Thursday, 31 July 2014

Currently

Currently is a link up hosted by Harvesting Kale and Ot and Et. The words to ponder this week are needing, listening, learning, jumping, building.

I have been needing to find some time to myself. We have had a particularly people filled couple of weeks, which has been lovely, but something in me is screaming for some solitary, low demand time, preferably in bed with books and the Mistaken for Strangers DVD close at hand. Also, needing sleep. Insomnia is rife at the moment, and this is another 3am post.

I've been listening as the girl tells me about a friend of hers from school who is pregnant. She talked about the choices her friend might make, and the choices my girl thinks she might make if it was her, and for the first time I talked to my daughter about the choice I made in a similar situation at around that age.
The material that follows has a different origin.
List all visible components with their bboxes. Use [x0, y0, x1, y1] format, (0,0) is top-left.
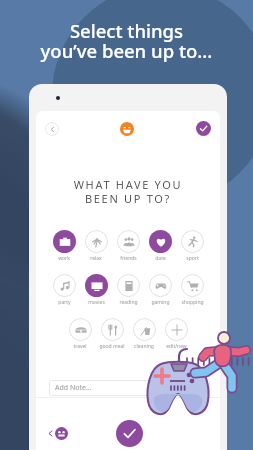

I should be doing something about learning to be more comfortable with public speaking. I can manage large and contentious meetings at work, and think on my feet to give responses to complex situations, but the local branch of the feminist pressure group that I am in has had a situation that has created a need for a spokesperson for local and national press and radio and TV, and I've backed right out of that. I was convinced I would say something terrible, or make no sense at all, and I would shame everyone and let all women down. Apparently there is a training day tackling exactly this, to be delivered by the national Fawcett society in the autumn. I am sure that my lifelong crippling anxiety and conviction that I am not fit to be heard will be adequately addressed and that afterwards I will be everywhere, sound bites and rhetoric flowing from my lips onto the airwaves and into print. A day should do it, don't you think?

It took some persuading by Goldie, but he eventually got me to go jumping into the swimming pool at the leisure centre up the road. He was very much the adult in the situation, listing why it was a good idea to go for an evening swim, while I moaned about it being "too cold" and how I was "too tired".  When we got there it was cool and refreshing after a long series of hot and sticky days and a very good idea of his. I hope he nags me to go again.

There is sort of building going on here to replace our old and frankly quite disgusting bathroom.  We are washing from buckets and dreaming of baths.

Tuesday, 29 July 2014

Eggs

Snake is an artist. He has always incorporated images of eggs into his work. A few years ago, this developed into a concept called Sonic Egg, which had 4 exuberant and entirely different outings involving poetry, music, juggling, camping gas stoves and airfix modelling.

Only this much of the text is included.